Can a bankrupt keep any money they receive as a tracker redress payment or does it have to go to the OA ? Even if its a very small amount .
Thanks


----------



## Jim Stafford (11 Sep 2019)

Technically, 100% of the redress amount should go to the OA, as the "breach of contract" claim existed at the beginning of the bankruptcy.

 in respect of Compensation, the OA has adopted a ​_"fair​_" approach and allocated 70% towards the "Personal Injury" component. Personal Injury proceeds belong to the bankrupt and not the OA.

 if the breach of contract was the major contributory cause to a person's bankruptcy, then the compensation should reflect that. If the bank was your sole creditor, the big question then is why did you go bankrupt and not do a PIA?  if your PIP advised you (and if he was correct in his advice!) that a PIA was unsustainable, then I could not see how you would be entitled to additional compensation.​
Jim Stafford


----------



## zxcvbnm (20 Sep 2019)

As some additional info on this, my sister went bankrupt and also received a very significant redress payment from AIB after sale of properties.
As Jim said, AIB were entitled to keep 30% of it, but allowed her keep it all as an act of good faith. (She was waiting for months for them to make a call on it and eventually they did). To say we were surprised is an understatement.

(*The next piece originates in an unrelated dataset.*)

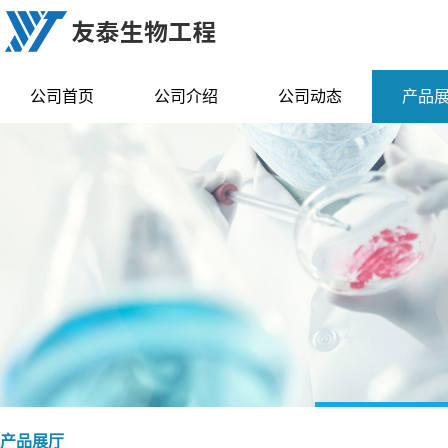
公司首页
公司介绍
公司动态
产品
产品展厅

Although on reflection, I'm assuming the reasoning is they realised her bankruptcy was entirely due to her being overcharged (which was clearly the case) So it makes no sense for them to compensate her - only to receive the compensation back as part of an insolvency. That's not much of a compensation !!
So had she pursued it through the courts i really cannot see how a court would allow AIB keep any of it given the cutcumstances.


----------